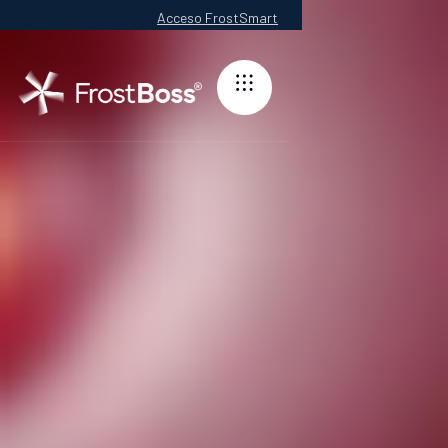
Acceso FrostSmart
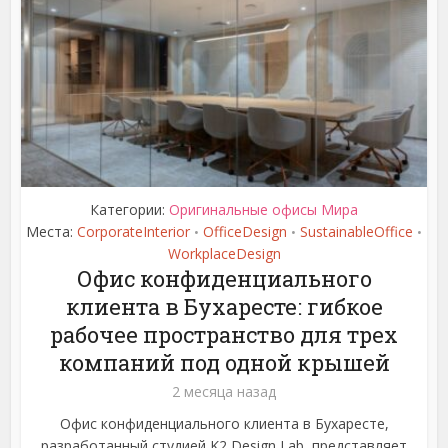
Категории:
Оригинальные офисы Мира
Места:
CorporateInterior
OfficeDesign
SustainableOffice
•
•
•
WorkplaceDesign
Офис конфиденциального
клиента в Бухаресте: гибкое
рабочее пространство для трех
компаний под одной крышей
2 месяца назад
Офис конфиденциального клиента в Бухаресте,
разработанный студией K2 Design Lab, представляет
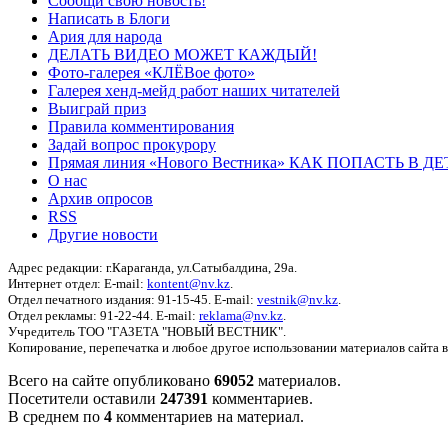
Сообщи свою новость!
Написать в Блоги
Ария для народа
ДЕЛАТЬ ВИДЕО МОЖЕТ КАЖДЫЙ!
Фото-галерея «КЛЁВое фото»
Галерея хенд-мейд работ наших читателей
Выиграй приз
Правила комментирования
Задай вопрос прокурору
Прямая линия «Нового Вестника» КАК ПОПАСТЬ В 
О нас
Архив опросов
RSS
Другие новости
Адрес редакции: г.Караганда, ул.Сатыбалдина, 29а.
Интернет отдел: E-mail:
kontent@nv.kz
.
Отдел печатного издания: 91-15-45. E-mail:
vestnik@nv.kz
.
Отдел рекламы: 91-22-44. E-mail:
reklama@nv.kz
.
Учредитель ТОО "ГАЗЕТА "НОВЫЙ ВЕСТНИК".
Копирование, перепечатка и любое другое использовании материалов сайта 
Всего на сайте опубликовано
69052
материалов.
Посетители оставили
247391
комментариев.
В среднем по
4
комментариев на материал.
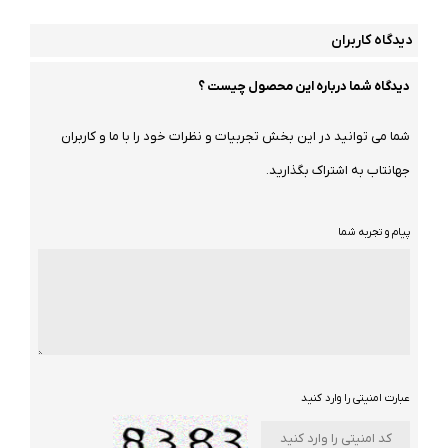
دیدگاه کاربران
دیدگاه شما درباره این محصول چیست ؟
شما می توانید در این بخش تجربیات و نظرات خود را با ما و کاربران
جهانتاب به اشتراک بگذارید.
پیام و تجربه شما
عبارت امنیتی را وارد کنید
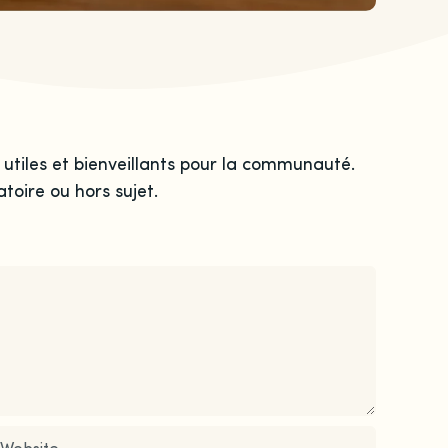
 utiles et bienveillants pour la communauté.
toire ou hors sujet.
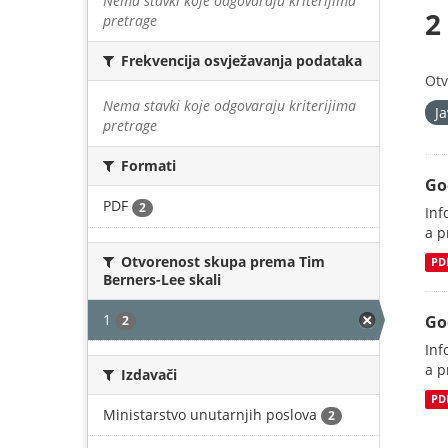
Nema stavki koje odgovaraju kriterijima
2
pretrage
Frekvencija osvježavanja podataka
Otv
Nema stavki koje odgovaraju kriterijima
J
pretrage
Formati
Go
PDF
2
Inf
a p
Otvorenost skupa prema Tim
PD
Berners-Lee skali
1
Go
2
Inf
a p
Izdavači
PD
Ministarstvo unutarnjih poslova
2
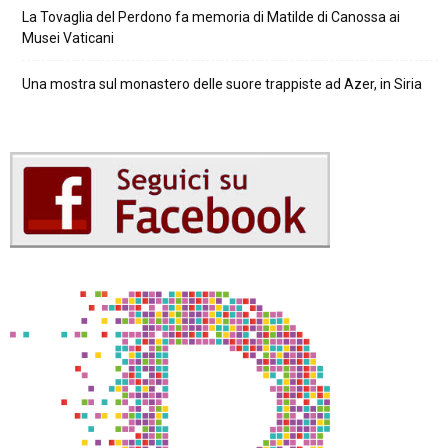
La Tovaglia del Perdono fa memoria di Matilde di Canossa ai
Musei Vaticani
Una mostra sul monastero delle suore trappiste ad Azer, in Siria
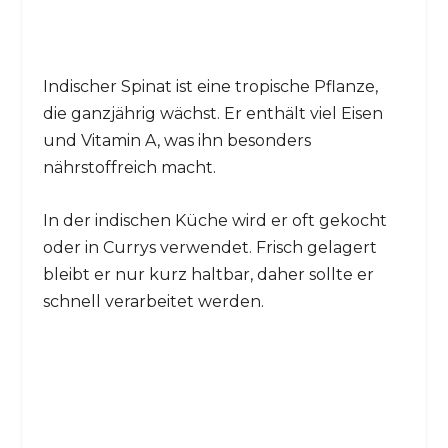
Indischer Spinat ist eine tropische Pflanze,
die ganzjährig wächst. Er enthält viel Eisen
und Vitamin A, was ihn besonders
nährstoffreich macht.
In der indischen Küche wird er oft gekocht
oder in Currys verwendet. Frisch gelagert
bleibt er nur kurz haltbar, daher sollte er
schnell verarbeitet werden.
——————————
> _What to produce_:
Show every line from the entries above in which the word "کاربران" appears.

> _Answer for the task_:
دیدگاه کاربران
شما می توانید در این بخش تجربیات و نظرات خود را با ما و کاربران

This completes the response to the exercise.